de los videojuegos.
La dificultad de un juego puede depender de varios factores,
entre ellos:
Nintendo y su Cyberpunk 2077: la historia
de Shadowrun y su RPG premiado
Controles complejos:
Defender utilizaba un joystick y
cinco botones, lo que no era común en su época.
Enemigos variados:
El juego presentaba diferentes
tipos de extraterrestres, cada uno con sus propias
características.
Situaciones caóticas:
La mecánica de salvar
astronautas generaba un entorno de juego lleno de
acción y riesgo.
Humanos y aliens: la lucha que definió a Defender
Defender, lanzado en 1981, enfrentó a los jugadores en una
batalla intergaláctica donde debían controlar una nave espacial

===

> [TASK REQUIREMENTS]: From the first record to the last, print each one exactly.

> [RESULT BELOW]:
de los videojuegos.
La dificultad de un juego puede depender de varios factores,
entre ellos:
Nintendo y su Cyberpunk 2077: la historia
de Shadowrun y su RPG premiado
Controles complejos:
Defender utilizaba un joystick y
cinco botones, lo que no era común en su época.
Enemigos variados:
El juego presentaba diferentes
tipos de extraterrestres, cada uno con sus propias
características.
Situaciones caóticas:
La mecánica de salvar
astronautas generaba un entorno de juego lleno de
acción y riesgo.
Humanos y aliens: la lucha que definió a Defender
Defender, lanzado en 1981, enfrentó a los jugadores en una
batalla intergaláctica donde debían controlar una nave espacial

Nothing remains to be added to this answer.